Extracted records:
******
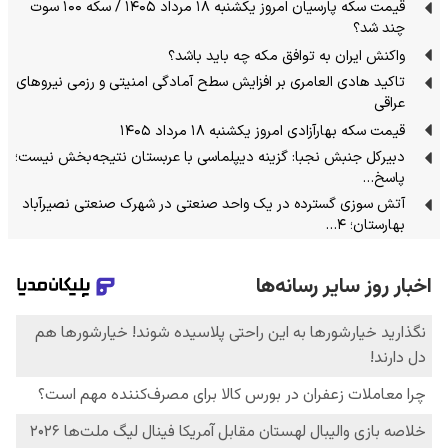
قیمت سکه پارسیان امروز یکشنبه ۱۸ مرداد ۱۴۰۵ / سکه ۱۰۰ سوت
چند شد؟
واکنش ایران به توافق مکه چه باید باشد؟
تاکید هادی العامری بر افزایش سطح آمادگی امنیتی و رزمی نیروهای
عراقی
قیمت سکه بهارآزادی امروز یکشنبه ۱۸ مرداد ۱۴۰۵
دبیرکل جنبش نجبا: گزینه دیپلماسی با عربستان نتیجه‌بخش نیست؛
پاسخ…
آتش سوزی گسترده در یک واحد صنعتی در شهرک صنعتی نصیرآباد
بهارستان؛ ۴…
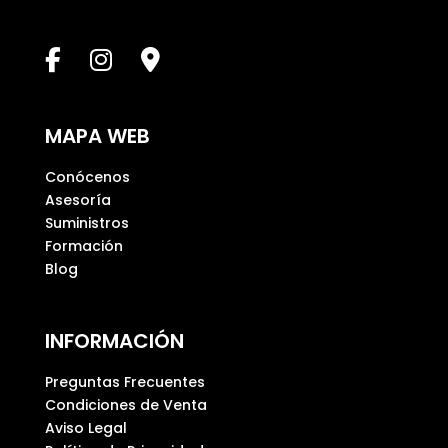
e
c
a
m
p
MAPA WEB
o
v
Conócenos
a
Asesoría
c
Suministros
í
Formación
o
Blog
.
INFORMACIÓN
Preguntas Frecuentes
Condiciones de Venta
Aviso Legal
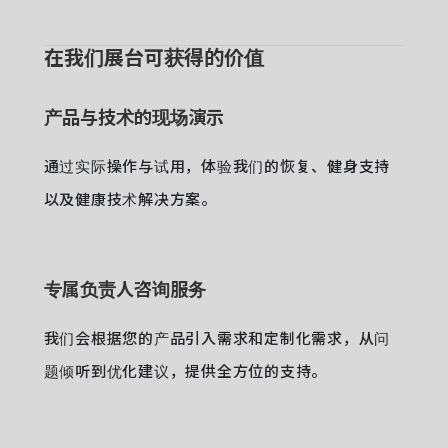
在我们展台可获得的价值
产品与技术的现场演示
通过实际操作与试用，体验我们的恢复、健身支持
以及健康技术解决方案。
专属负责人咨询服务
我们会根据您的产品引入需求和定制化需求，从问
题倾听到优化建议，提供全方位的支持。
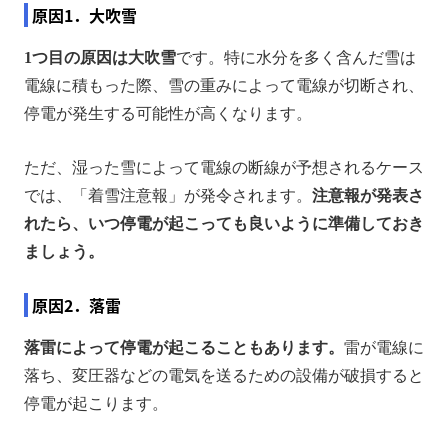
原因1．大吹雪
1つ目の原因は大吹雪
です。特に水分を多く含んだ雪は
電線に積もった際、雪の重みによって電線が切断され、
停電が発生する可能性が高くなります。
ただ、湿った雪によって電線の断線が予想されるケース
では、「着雪注意報」が発令されます。
注意報が発表さ
れたら、いつ停電が起こっても良いように準備しておき
ましょう。
原因2．落雷
落雷によって停電が起こることもあります。
雷が電線に
落ち、変圧器などの電気を送るための設備が破損すると
停電が起こります。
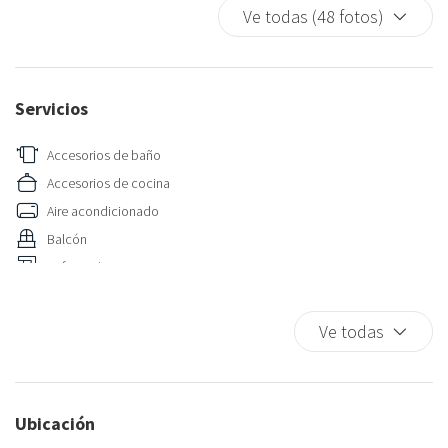
Ve todas (48 fotos)
Servicios
Accesorios de baño
Accesorios de cocina
Aire acondicionado
Balcón
Cafetera/ Tetera
Champú
Nevera
Ve todas
Pantuflas
Toallas
Ubicación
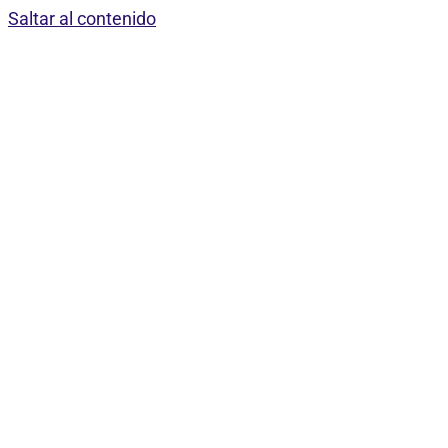
Saltar al contenido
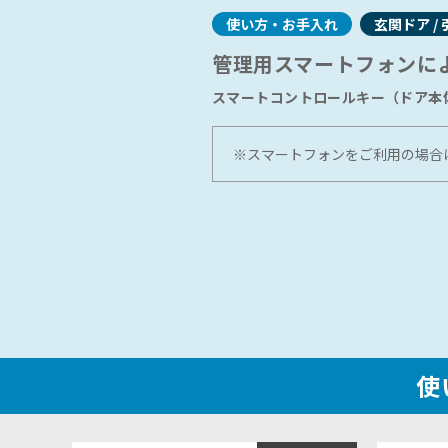
ショールームに関するよくあるご質問
使い方・お手入れ
玄関ドア / 
管理用スマートフォンに
スマートコントロールキー（ドア本
※スマートフォンをご利用の場合
使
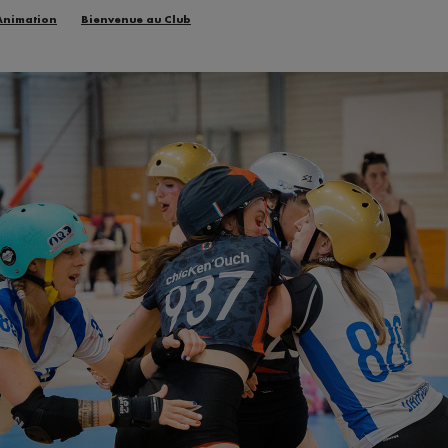
Animation
Bienvenue au Club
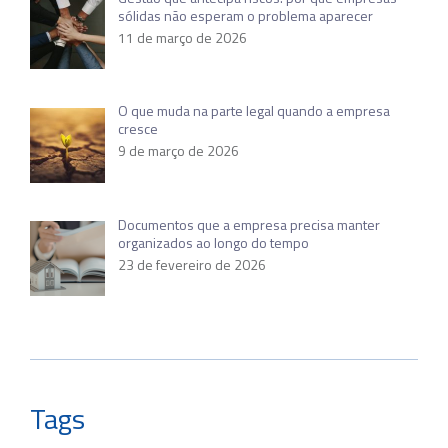
sólidas não esperam o problema aparecer
11 de março de 2026
O que muda na parte legal quando a empresa
cresce
9 de março de 2026
Documentos que a empresa precisa manter
organizados ao longo do tempo
23 de fevereiro de 2026
Tags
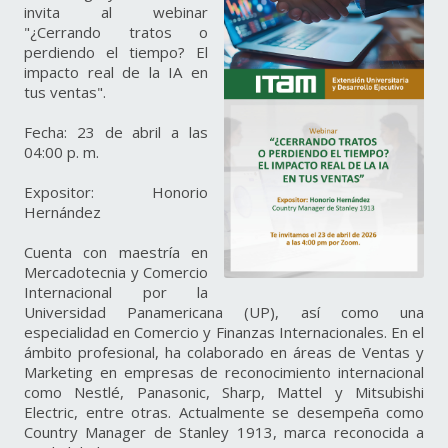
invita al webinar
"¿Cerrando tratos o
perdiendo el tiempo? El
impacto real de la IA en
tus ventas".
Fecha: 23 de abril a las
04:00 p. m.
Expositor: Honorio
Hernández
Cuenta con maestría en
Mercadotecnia y Comercio
Internacional por la
Universidad Panamericana (UP), así como una
especialidad en Comercio y Finanzas Internacionales. En el
ámbito profesional, ha colaborado en áreas de Ventas y
Marketing en empresas de reconocimiento internacional
como Nestlé, Panasonic, Sharp, Mattel y Mitsubishi
Electric, entre otras. Actualmente se desempeña como
Country Manager de Stanley 1913, marca reconocida a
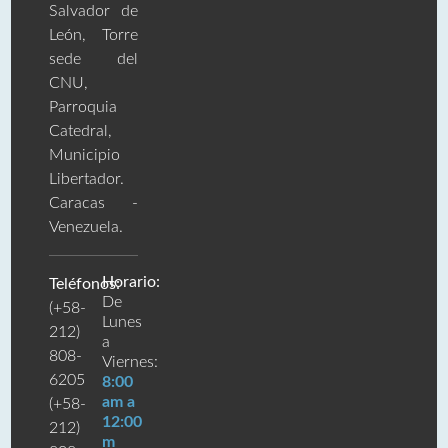
Salvador de
León, Torre
sede del
CNU,
Parroquia
Catedral,
Municipio
Libertador.
Caracas -
Venezuela.
Horario:
Teléfonos:
De
(+58-
Lunes
212)
a
808-
Viernes:
6205
8:00
am a
(+58-
12:00
212)
m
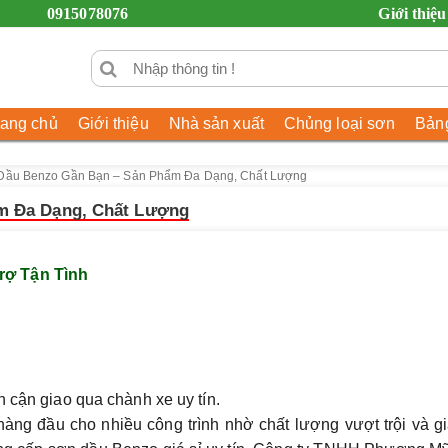
0915078076
Giới thiệu
rang chủ
Giới thiệu
Nhà sản xuất
Chủng loại sơn
Bảng
 Dầu Benzo Gần Bạn – Sản Phẩm Đa Dạng, Chất Lượng
m Đa Dạng, Chất Lượng
rợ Tận Tình
n cận giao qua chành xe uy tín.
àng đầu cho nhiều công trình nhờ chất lượng vượt trội và g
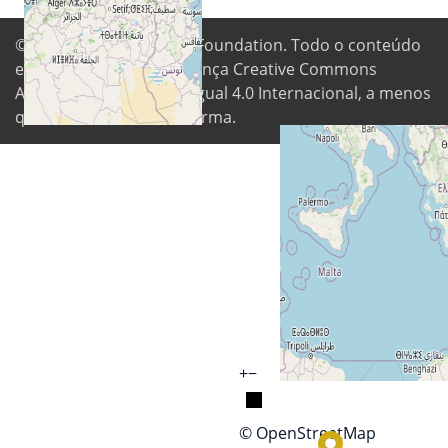
© 2026
Digital Freedom Foundation
. Todo o conteúdo
está disponível sob a licença Creative Commons
Atribuição-CompartilhaIgual 4.0 Internacional, a menos
que indicado de outra forma.
+
−
© OpenStreetMap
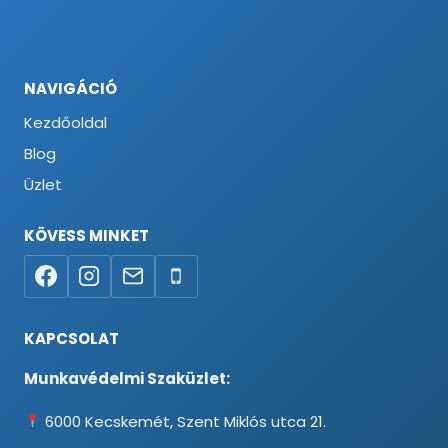
NAVIGÁCIÓ
Kezdőoldal
Blog
Üzlet
KÖVESS MINKET
KAPCSOLAT
Munkavédelmi Szaküzlet:
6000 Kecskemét, Szent Miklós utca 21.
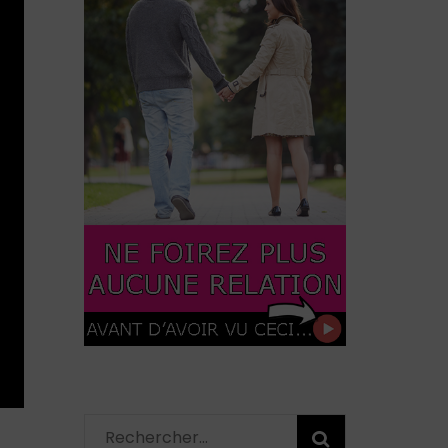
Rechercher :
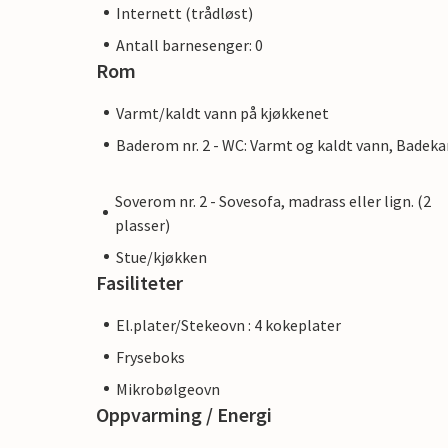
Internett (trådløst)
Antall barnesenger: 0
Rom
Varmt/kaldt vann på kjøkkenet
Baderom nr. 2 - WC: Varmt og kaldt vann, Badeka
Soverom nr. 2 - Sovesofa, madrass eller lign. (2
plasser)
Stue/kjøkken
Fasiliteter
El.plater/Stekeovn : 4 kokeplater
Fryseboks
Mikrobølgeovn
Oppvarming / Energi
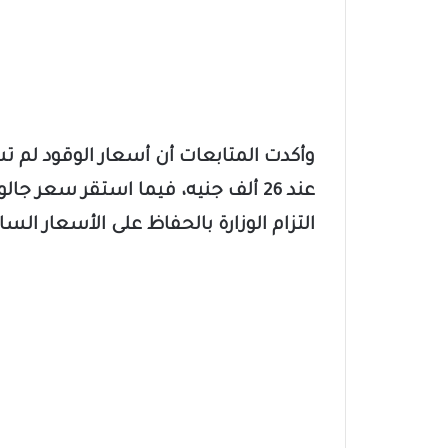
وأكدت المتابعات أن أسعار الوقود لم ت
التزام الوزارة بالحفاظ على الأسعار الساب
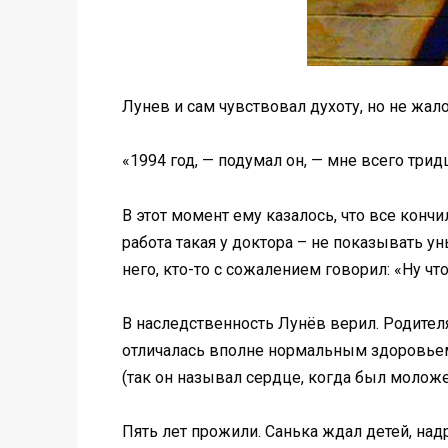
Лунев и сам чувствовал духоту, но не жало
«1994 год, — подумал он, — мне всего трид
В этот момент ему казалось, что все кончи
работа такая у доктора – не показывать ун
него, кто-то с сожалением говорил: «Ну чт
В наследственность Лунёв верил. Родителя
отличалась вполне нормальным здоровьем,
(так он называл сердце, когда был моложе
Пять лет прожили. Санька ждал детей, надр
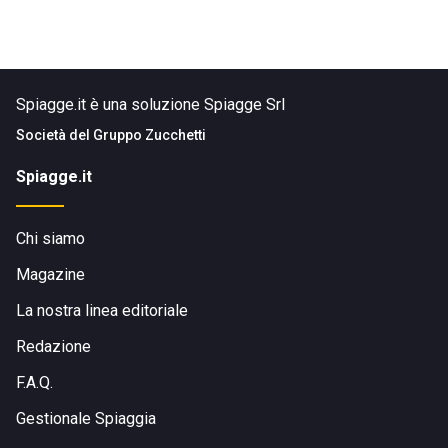
Spiagge.it è una soluzione Spiagge Srl
Società del
Gruppo Zucchetti
Spiagge.it
Chi siamo
Magazine
La nostra linea editoriale
Redazione
F.A.Q.
Gestionale Spiaggia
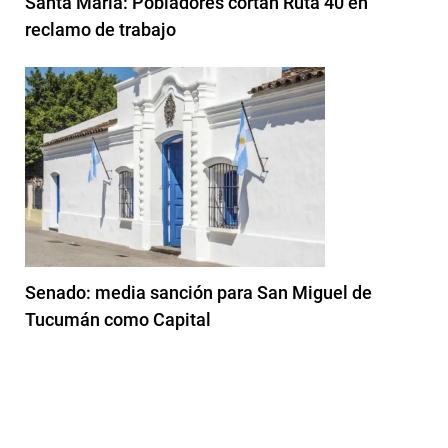
Santa María: Pobladores cortan Ruta 40 en
reclamo de trabajo
Senado: media sanción para San Miguel de
Tucumán como Capital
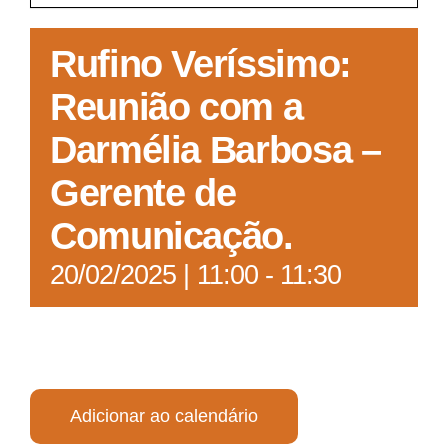
Acesso à Informação
Rufino Veríssimo:
Reunião com a
Darmélia Barbosa –
Gerente de
Comunicação.
20/02/2025 | 11:00
-
11:30
Adicionar ao calendário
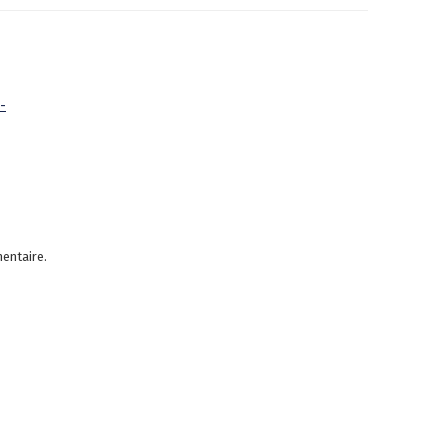
-
entaire.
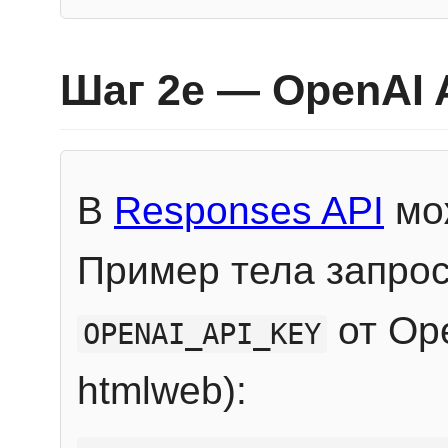
Шаг 2e — OpenAI 
В
Responses API
мож
Пример тела запрос
от Ope
OPENAI_API_KEY
htmlweb):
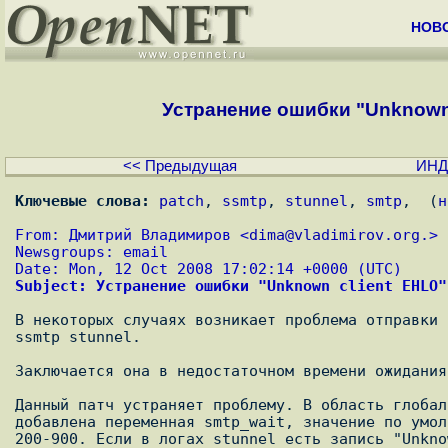
НОВ
Устранение ошибки "Unknown 
<< Предыдущая
ИНД
Ключевые слова:
patch
, 
ssmtp
, 
stunnel
, 
smtp
,  (
н
From: Дмитрий Владимиров <
dima@vladimirov.org.
> 
Newsgroups: email
Date: Mon, 12 Oct 2008 17:02:14 +0000 (UTC)
Subject: Устранение ошибки "Unknown client EHLO"
В некоторых случаях возникает проблема отправки 
ssmtp stunnel.

Заключается она в недостаточном времени ожидания
Данный патч устраняет проблему. В область глобал
добавлена переменная smtp_wait, значение по умол
200-900. Если в логах stunnel есть запись "Unkno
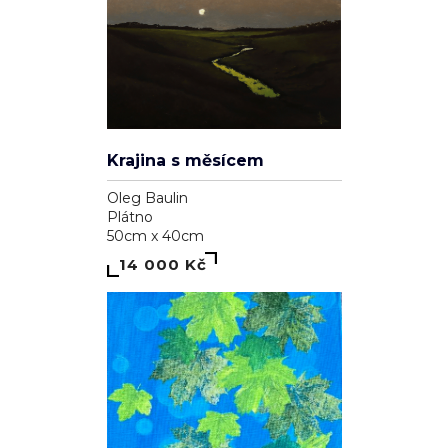
Krajina s měsícem
Oleg Baulin
Plátno
50cm x 40cm
14 000 Kč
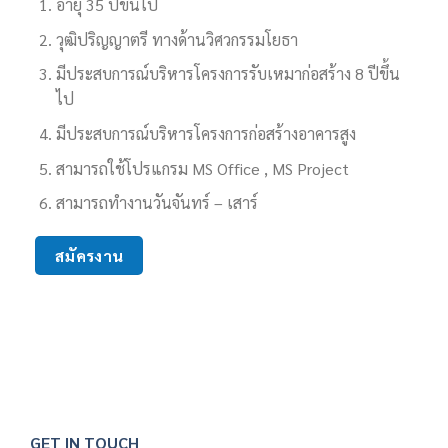
อายุ 35 ปีขึ้นไป
วุฒิปริญญาตรี ทางด้านวิศวกรรมโยธา
มีประสบการณ์บริหารโครงการรับเหมาก่อสร้าง 8 ปีขึ้น
ไป
มีประสบการณ์บริหารโครงการก่อสร้างอาคารสูง
สามารถใช้โปรแกรม MS Office , MS Project
สามารถทำงานวันจันทร์ – เสาร์
สมัครงาน
GET IN TOUCH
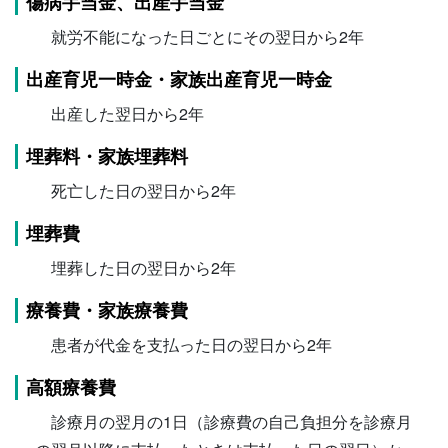
傷病手当金、出産手当金
就労不能になった日ごとにその翌日から2年
出産育児一時金・家族出産育児一時金
出産した翌日から2年
埋葬料・家族埋葬料
死亡した日の翌日から2年
埋葬費
埋葬した日の翌日から2年
療養費・家族療養費
患者が代金を支払った日の翌日から2年
高額療養費
診療月の翌月の1日（診療費の自己負担分を診療月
******
**Task brief:**
For the word "Varmt", count the lines of the records that contain it and give only the number.

**Solution:**
2